For planning and buying however, I fear there is less to celebrate. The onset of online delivery of media and the ability to harness data on users has been heralded as ‘a new accountable era’; no longer would we need old fashioned concepts such as sample surveys of actual people to measure exposure to campaigns. New ‘ad-tech’, there to make our planning and execution more efficient, would each gather micro-data touchpoints on the interactions of users, devices and people. It would be a golden age of measuring effectiveness and attribution.
When I first saw the Luma Digital Advertising Landscape chart back in 2010, it was presented as thing of beauty, proudly showing the meticulous and seamless process to get creative from marketer to publisher. To me it looked a mess, it looked far from accountable, and least of all for me, it looked far from measurable. I absolutely hated it.

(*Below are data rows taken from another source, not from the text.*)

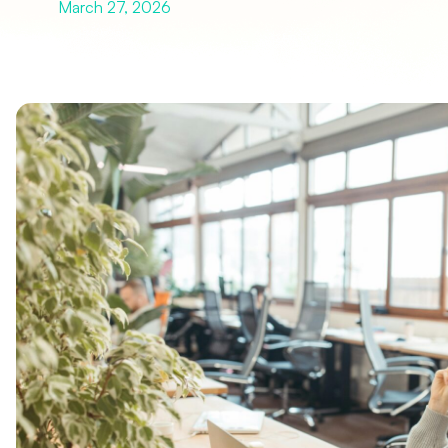
March 27, 2026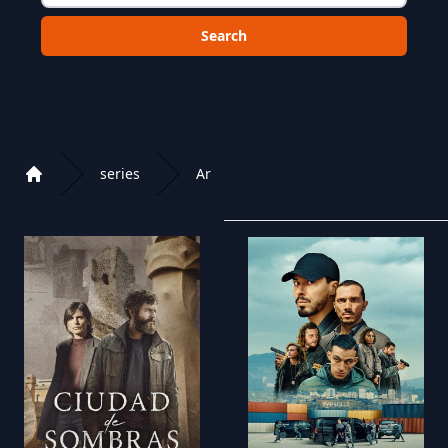
Choose a category to search in :
series
Ar
Home
Playlist of Crystal OTT IPTV panel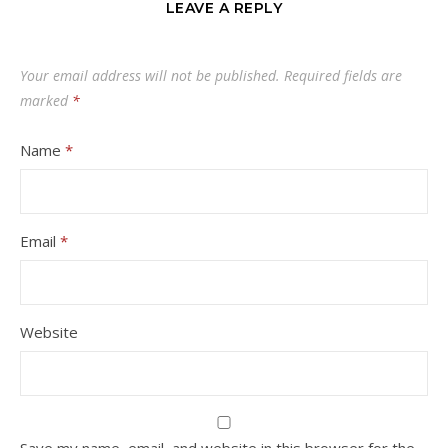
LEAVE A REPLY
Your email address will not be published.
Required fields are
marked
*
Name
*
Email
*
Website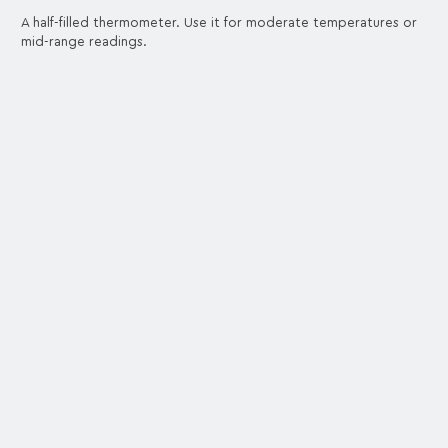
A half-filled thermometer. Use it for moderate temperatures or
mid-range readings.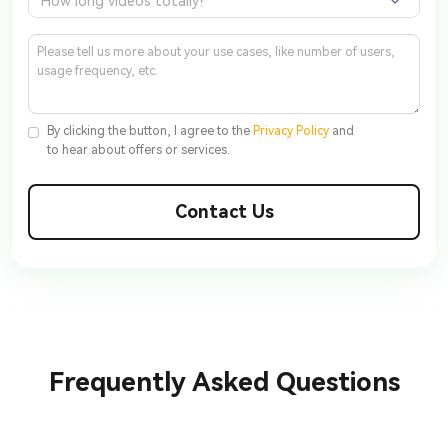
How long videos totally?
By clicking the button, I agree to the
Privacy Policy
and
to hear about offers or services.
Contact Us
Frequently Asked Questions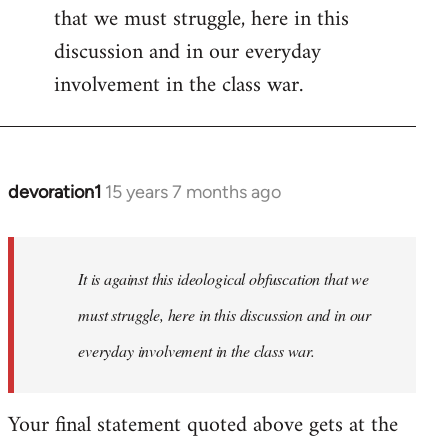
that we must struggle, here in this
discussion and in our everyday
involvement in the class war.
devoration1
15 years 7 months ago
In
reply
to
Welcome
It is against this ideological obfuscation that we
by
must struggle, here in this discussion and in our
libcom.org
everyday involvement in the class war.
Your final statement quoted above gets at the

We now have an ecosystem with multiple competing online distributors, platforms, DSPs, DMPs, exchanges (I could go on), all of which collect their own data on performance. To a point, this is great, or at least it should be, but not when they all mean different things and are each individually being used to claim the effectiveness of a distribution, platform or media, often contradicting each other. It is hard to know what the truth is any more.
And this is where I’m going to be slightly controversial. I believe there is a public purpose in what we do, all of us, in making advertising work. We’re no doctors, nurses, teachers or firefighters, but by helping make advertising work, we help companies succeed, grow, employ, pay tax, increase the utility of the country, I could go on. We are a Keynesian cog in the economic machine of the UK if you like. This is one of the reasons I’m passionate about what we do, and the importance of telling the truth in what we do. Truth matters. We need advertising to work, and we need to be willing and honest enough to say when it doesn’t.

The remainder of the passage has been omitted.